▶ [Exercise] Every record should be copied exactly, and the images omitted.

▶ [Data for this task]
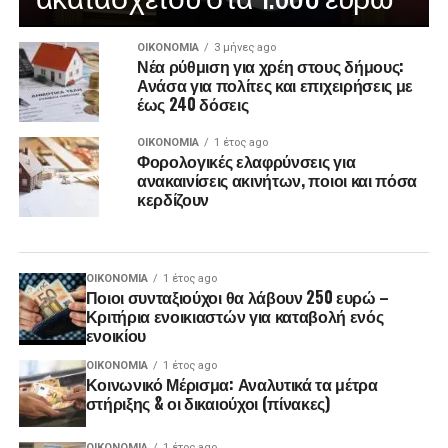
ΟΙΚΟΝΟΜΊΑ
3 μήνες ago
Νέα ρύθμιση για χρέη στους δήμους:
Ανάσα για πολίτες και επιχειρήσεις με
έως 240 δόσεις
ΟΙΚΟΝΟΜΊΑ
1 έτος ago
Φορολογικές ελαφρύνσεις για
ανακαινίσεις ακινήτων, ποιοι και πόσα
κερδίζουν
ΟΙΚΟΝΟΜΊΑ
1 έτος ago
Ποιοι συνταξιούχοι θα λάβουν 250 ευρώ –
Κριτήρια ενοικιαστών για καταβολή ενός
ενοικίου
ΟΙΚΟΝΟΜΊΑ
1 έτος ago
Κοινωνικό Μέρισμα: Αναλυτικά τα μέτρα
στήριξης & οι δικαιούχοι (πίνακες)
ΟΙΚΟΝΟΜΊΑ
1 έτος ago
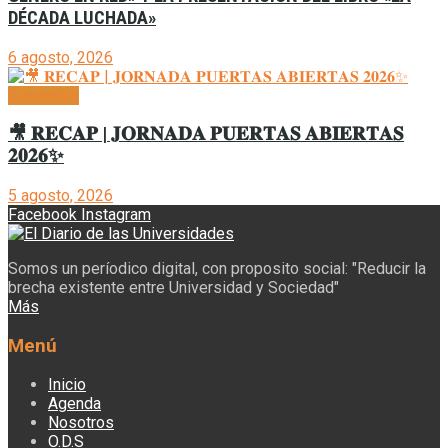
DÉCADA LUCHADA»
6 agosto, 2026
Generales
🎥 𝐑𝐄𝐂𝐀𝐏 | 𝐉𝐎𝐑𝐍𝐀𝐃𝐀 𝐏𝐔𝐄𝐑𝐓𝐀𝐒 𝐀𝐁𝐈𝐄𝐑𝐓𝐀𝐒
𝟐𝟎𝟐𝟔✨
5 agosto, 2026
Facebook
Instagram
Somos un períodico digital, con proposito social: "Reducir la
brecha existente entre Universidad y Sociedad"
Más
Menú
Inicio
Agenda
Nosotros
O.D.S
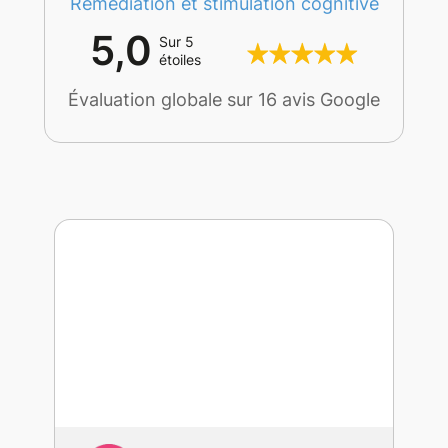
Remédiation et stimulation cognitive
5,0
Sur 5
étoiles
Évaluation globale sur 16 avis Google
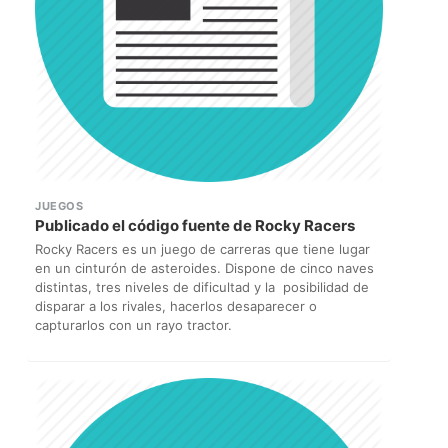
JUEGOS
Publicado el código fuente de Rocky Racers
Rocky Racers es un juego de carreras que tiene lugar
en un cinturón de asteroides. Dispone de cinco naves
distintas, tres niveles de dificultad y la posibilidad de
disparar a los rivales, hacerlos desaparecer o
capturarlos con un rayo tractor.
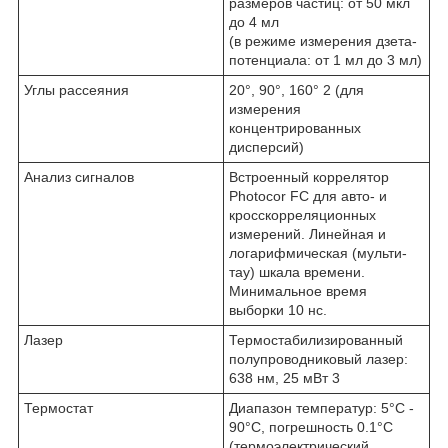
размеров частиц: от 50 мкл
до 4 мл
(в режиме измерения дзета-
потенциала: от 1 мл до 3 мл)
Углы рассеяния
20°, 90°, 160°
2
(для
измерения
концентрированных
дисперсий)
Анализ сигналов
Встроенный коррелятор
Photocor FC для авто- и
кросскорреляционных
измерений. Линейная и
логарифмическая (мульти-
тау) шкала времени.
Минимальное время
выборки 10 нс.
Лазер
Термостабилизированный
полупроводниковый лазер:
638 нм, 25 мВт
3
Термостат
Диапазон температур: 5°С -
90°С, погрешность 0.1°С
(термоэлектрический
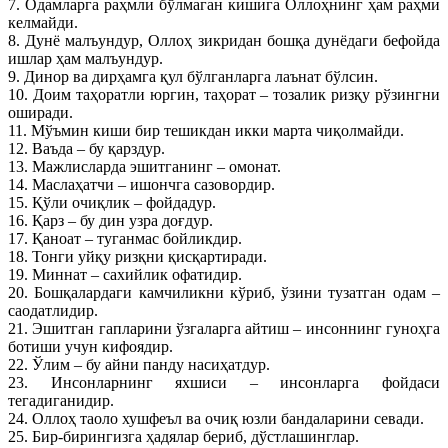
7. Одамларга раҳмли бўлмаган кишига Оллоҳнинг ҳам раҳми
келмайди.
8. Дунё малъундур, Оллоҳ зикридан бошқа дунёдаги бефойда
ишлар ҳам малъундур.
9. Динор ва дирҳамга қул бўлганларга лаънат бўлсин.
10. Доим таҳоратли юргин, таҳорат – тозалик ризқу рўзингни
оширади.
11. Мўъмин киши бир тешикдан икки марта чиқолмайди.
12. Ваъда – бу қарздур.
13. Мажлисларда эшитганинг – омонат.
14. Маслаҳатчи – ишончга сазовордир.
15. Қўли очиқлик – фойдадур.
16. Қарз – бу дин узра доғдур.
17. Қаноат – туганмас бойликдир.
18. Тонги уйқу ризқни қисқартиради.
19. Миннат – сахийлик офатидир.
20. Бошқалардаги камчиликни кўриб, ўзини тузатган одам –
саодатлидир.
21. Эшитган гапларини ўзгаларга айтиш – инсоннинг гуноҳга
ботиши учун кифоядир.
22. Ўлим – бу айни панду насиҳатдур.
23. Инсонларнинг яхшиси – инсонларга фойдаси
тегадиганидир.
24. Оллоҳ таоло хушфеъл ва очиқ юзли бандаларини севади.
25. Бир-бирингизга ҳадялар бериб, дўстлашинглар.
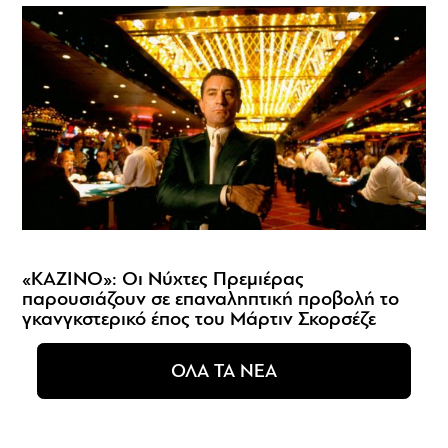
«ΚΑΖΙΝΟ»: Οι Νύχτες Πρεμιέρας
παρουσιάζουν σε επαναληπτική προβολή το
γκανγκστερικό έπος του Μάρτιν Σκορσέζε
ΟΛΑ ΤΑ ΝΕΑ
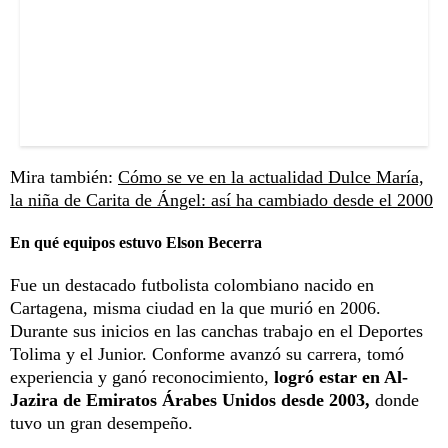
Mira también:
Cómo se ve en la actualidad Dulce María,
la niña de Carita de Ángel: así ha cambiado desde el 2000
En qué equipos estuvo Elson Becerra
Fue un destacado futbolista colombiano nacido en
Cartagena, misma ciudad en la que murió en 2006.
Durante sus inicios en las canchas trabajo en el Deportes
Tolima y el Junior. Conforme avanzó su carrera, tomó
experiencia y ganó reconocimiento,
logró estar en Al-
Jazira de Emiratos Árabes Unidos desde 2003,
donde
tuvo un gran desempeño.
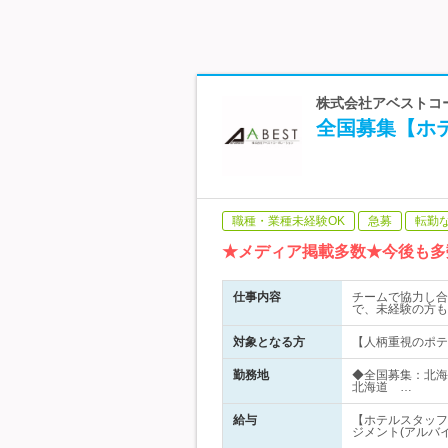
株式会社アベストコ
全国募集【ホ
職種・業種未経験OK
急募
転勤
★メディア掲載多数★今後も多
仕事内容
チームで協力し合
で、未経験の方も
対象となる方
【人柄重視のポテ
勤務地
◆全国募集：北海
北海道 …
給与
【ホテルスタッフ
ジメント(アルバ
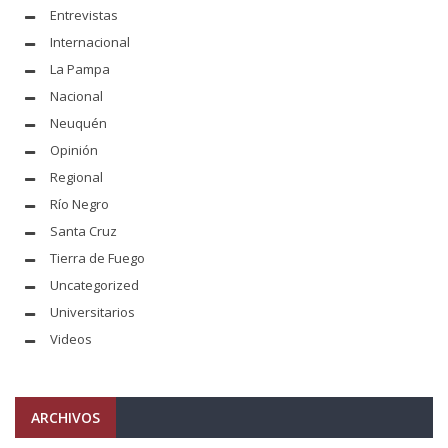
Entrevistas
Internacional
La Pampa
Nacional
Neuquén
Opinión
Regional
Río Negro
Santa Cruz
Tierra de Fuego
Uncategorized
Universitarios
Videos
ARCHIVOS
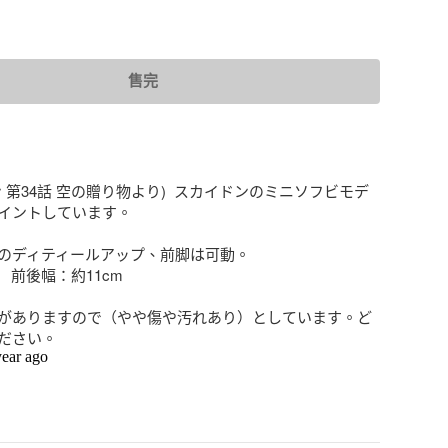
售完
 第34話 空の贈り物より)  スカイドンのミニソフビモデ
イントしています。

のディティールアップ、前脚は可動。

　前後幅：約11cm

がありますので（やや傷や汚れあり）としています。ど
ださい。
year ago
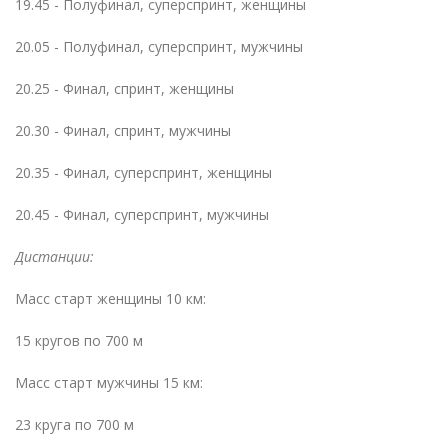
19.45 - Полуфинал, суперспринт, женщины
20.05 - Полуфинал, суперспринт, мужчины
20.25 - Финал, спринт, женщины
20.30 - Финал, спринт, мужчины
20.35 - Финал, суперспринт, женщины
20.45 - Финал, суперспринт, мужчины
Дистанции:
Масс старт женщины 10 км:
15 кругов по 700 м
Масс старт мужчины 15 км:
23 круга по 700 м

▶ [Result of the exercise]
ΟΙΚΟΝΟΜΊΑ
3 μήνες ago
Νέα ρύθμιση για χρέη στους δήμους:
Ανάσα για πολίτες και επιχειρήσεις με
έως 240 δόσεις
ΟΙΚΟΝΟΜΊΑ
1 έτος ago
Φορολογικές ελαφρύνσεις για
ανακαινίσεις ακινήτων, ποιοι και πόσα
κερδίζουν
ΟΙΚΟΝΟΜΊΑ
1 έτος ago
Ποιοι συνταξιούχοι θα λάβουν 250 ευρώ –
Κριτήρια ενοικιαστών για καταβολή ενός
ενοικίου
ΟΙΚΟΝΟΜΊΑ
1 έτος ago
Κοινωνικό Μέρισμα: Αναλυτικά τα μέτρα
στήριξης & οι δικαιούχοι (πίνακες)
ΟΙΚΟΝΟΜΊΑ
1 έτος ago
DÉCADA LUCHADA»
6 agosto, 2026
Generales
🎥 𝐑𝐄𝐂𝐀𝐏 | 𝐉𝐎𝐑𝐍𝐀𝐃𝐀 𝐏𝐔𝐄𝐑𝐓𝐀𝐒 𝐀𝐁𝐈𝐄𝐑𝐓𝐀𝐒
𝟐𝟎𝟐𝟔✨
5 agosto, 2026
Facebook
Instagram
Somos un períodico digital, con proposito social: "Reducir la
brecha existente entre Universidad y Sociedad"
Más
Menú
Inicio
Agenda
Nosotros
O.D.S
Remédiation et stimulation cognitive
5,0
Sur 5
étoiles
Évaluation globale sur 16 avis Google
JUEGOS
Publicado el código fuente de Rocky Racers
Rocky Racers es un juego de carreras que tiene lugar
en un cinturón de asteroides. Dispone de cinco naves
distintas, tres niveles de dificultad y la posibilidad de
disparar a los rivales, hacerlos desaparecer o
capturarlos con un rayo tractor.
размеров частиц: от 50 мкл
до 4 мл
(в режиме измерения дзета-
потенциала: от 1 мл до 3 мл)
Углы рассеяния
20°, 90°, 160°
2
(для
измерения
концентрированных
дисперсий)
Анализ сигналов
Встроенный коррелятор
Photocor FC для авто- и
кросскорреляционных
измерений. Линейная и
логарифмическая (мульти-
тау) шкала времени.
Минимальное время
выборки 10 нс.
Лазер
Термостабилизированный
полупроводниковый лазер:
638 нм, 25 мВт
3
Термостат
Диапазон температур: 5°С -
90°С, погрешность 0.1°С
(термоэлектрический
7. Одамларга раҳмли бўлмаган кишига Оллоҳнинг ҳам раҳми
келмайди.
8. Дунё малъундур, Оллоҳ зикридан бошқа дунёдаги бефойда
ишлар ҳам малъундур.
9. Динор ва дирҳамга қул бўлганларга лаънат бўлсин.
10. Доим таҳоратли юргин, таҳорат – тозалик ризқу рўзингни
оширади.
11. Мўъмин киши бир тешикдан икки марта чиқолмайди.
12. Ваъда – бу қарздур.
13. Мажлисларда эшитганинг – омонат.
14. Маслаҳатчи – ишончга сазовордир.
15. Қўли очиқлик – фойдадур.
16. Қарз – бу дин узра доғдур.
17. Қаноат – туганмас бойликдир.
18. Тонги уйқу ризқни қисқартиради.
19. Миннат – сахийлик офатидир.
20. Бошқалардаги камчиликни кўриб, ўзини тузатган одам –
саодатлидир.
21. Эшитган гапларини ўзгаларга айтиш – инсоннинг гуноҳга
ботиши учун кифоядир.
22. Ўлим – бу айни панду насиҳатдур.
23. Инсонларнинг яхшиси – инсонларга фойдаси
тегадиганидир.
24. Оллоҳ таоло хушфеъл ва очиқ юзли бандаларини севади.
25. Бир-бирингизга ҳадялар бериб, дўстлашинглар.
«ΚΑΖΙΝΟ»: Οι Νύχτες Πρεμιέρας
παρουσιάζουν σε επαναληπτική προβολή το
γκανγκστερικό έπος του Μάρτιν Σκορσέζε
ΟΛΑ ΤΑ ΝΕΑ
Mira también:
Cómo se ve en la actualidad Dulce María,
la niña de Carita de Ángel: así ha cambiado desde el 2000
En qué equipos estuvo Elson Becerra
Fue un destacado futbolista colombiano nacido en
Cartagena, misma ciudad en la que murió en 2006.
Durante sus inicios en las canchas trabajo en el Deportes
Tolima y el Junior. Conforme avanzó su carrera, tomó
experiencia y ganó reconocimiento,
logró estar en Al-
Jazira de Emiratos Árabes Unidos desde 2003,
donde
tuvo un gran desempeño.
株式会社アベストコ
全国募集【ホ
職種・業種未経験OK
急募
転勤
★メディア掲載多数★今後も多
仕事内容
チームで協力し合
で、未経験の方も
対象となる方
【人柄重視のポテ
勤務地
◆全国募集：北海
北海道 …
給与
【ホテルスタッフ
ジメント(アルバ
Entrevistas
Internacional
La Pampa
Nacional
Neuquén
Opinión
Regional
Río Negro
Santa Cruz
Tierra de Fuego
Uncategorized
Universitarios
Videos
ARCHIVOS
售完
 第34話 空の贈り物より)  スカイドンのミニソフビモデ
イントしています。

のディティールアップ、前脚は可動。

　前後幅：約11cm

がありますので（やや傷や汚れあり）としています。ど
ださい。
year ago
19.45 - Полуфинал, суперспринт, женщины
20.05 - Полуфинал, суперспринт, мужчины
20.25 - Финал, спринт, женщины
20.30 - Финал, спринт, мужчины
20.35 - Финал, суперспринт, женщины
20.45 - Финал, суперспринт, мужчины
Дистанции:
Масс старт женщины 10 км:
15 кругов по 700 м
Масс старт мужчины 15 км:
23 круга по 700 м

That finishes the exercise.